Skull Valley, UT— Just the name portrays a Valley-of-the-Damned-image: desolate, remote. It is mostly accurate. Skull Valley is home to Dugway Proving Grounds, where biological and chemical weapons are tested for “mostly training purposes,” according to the military residents there. For most of Utah’s short history, a place beyond the Stansbury Range in Tooele County that has been neglected by developers, enjoyed by rednecks and nuclear waste proponents alike, Skull Valley has stood on its own, silent and largely unknown; however, there is much more to this place than meets the eye.
Littering the valley are discarded TVs, phone books and toys blasted to smithereens. Hundreds of red, yellow and blue shotgun shells lay scattered on the ground. OHV trails circumscribe the mountains where a small boy and girl are enjoying the fun on their mini-bike and mini four-wheelers.

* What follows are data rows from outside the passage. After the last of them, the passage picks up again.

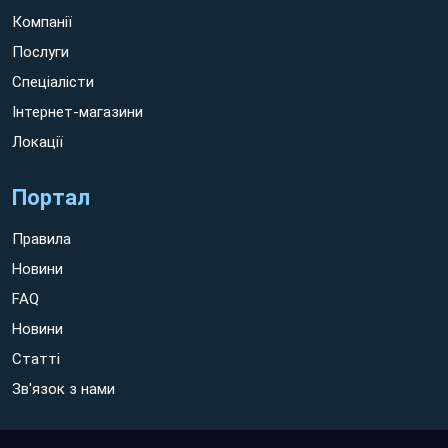
Компанії
Послуги
Спеціалісти
Інтернет-магазини
Локації
Портал
Правила
Новини
FAQ
Новини
Статті
Зв'язок з нами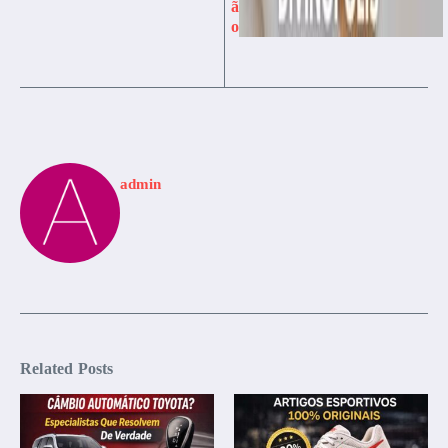
ã
o
admin
Related Posts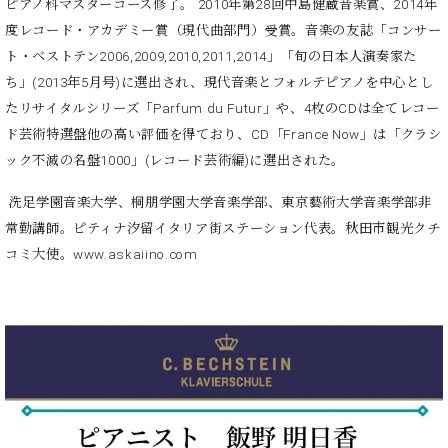
・
ピアノ科マスターコース修了。 2010年第28回中島健蔵音楽賞、2014年
ス
ベ
ノ
セ
度レコード・アカデミー賞（現代曲部門）受賞。音楽の友誌「コンサー
タ
ン
ン
ジ
ト
ト・ベストテン2006,2009,2010,2011,2014」「旬の日本人演奏家た
ト
C.
オ
ラ
ベ
ち」(2013年5月号)に選出され、現代音楽とフォルテピアノを中心とし
ム
ヒ
コ
たリサイタルシリーズ「Parfum du Futur」や、4枚のCDは全てレコー
東
シ
納
ン
ド芸術特選盤他の高い評価を得ており、CD「France Now」は「クラシ
京
ュ
入
ク
ック不滅の名盤1000」(レコード芸術編)に選出された。
タ
実
ー
イ
績
ル
店
洗足学園音楽大学、桐朋学園大学音楽学部、東京藝術大学音楽学部非
ン
音
長
常勤講師。ピティナ汐留イタリア街ステーション代表。秋田市観光クチ
コ
楽
ご
音
コミ大使。www.askaiino.com
ン
教
挨
楽
サ
室
拶
教
ー
展
室
ト
示
ご
ア
情
愛
ッ
報
用
プ
ホー
者
ラ
ル・
の
イ
スタ
声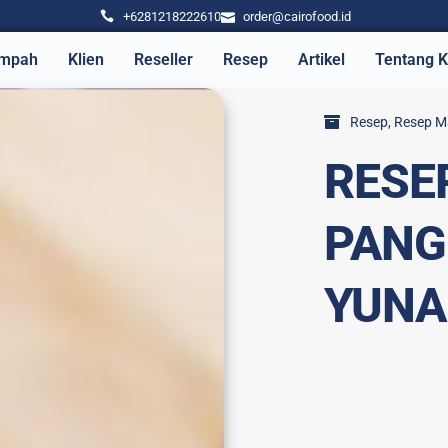
+6281218222610
order@cairofood.id
mpah
Klien
Reseller
Resep
Artikel
Tentang 
Resep
,
Resep M
RESE
PANG
YUNA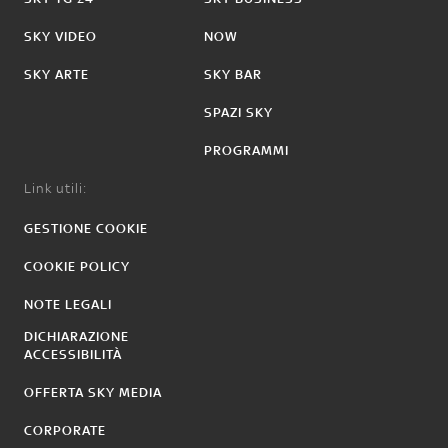
SKY VIDEO
NOW
SKY ARTE
SKY BAR
SPAZI SKY
PROGRAMMI
Link utili:
GESTIONE COOKIE
COOKIE POLICY
NOTE LEGALI
DICHIARAZIONE
ACCESSIBILITÀ
OFFERTA SKY MEDIA
CORPORATE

“Have you ever heard of Iosepa?” I ask the family who are there riding OHVs with their children. A tall, strong lady with a nice complexion tells me her grandfather was one of the last residents of Iosepa and her uncle is responsible for maintaining the property. She is one-quarter Hawaiian.
“His name is Cory Hoopiiaina,” she informs me. “Do you want me to give him call?” She does, and he agrees to talk to me. In the meantime, we continue traveling down the road to and arrive at Iosepa. The town is gone. The only obvious evidence of the former inhabitants lie in its graveyard in which there are hundreds of plots. East of the graveyard are historic markers and a new pavilion. I’m told an annual celebration is held here every Memorial Day when hundreds of Pacific Islanders come to enjoy a luau and remember their ancestors.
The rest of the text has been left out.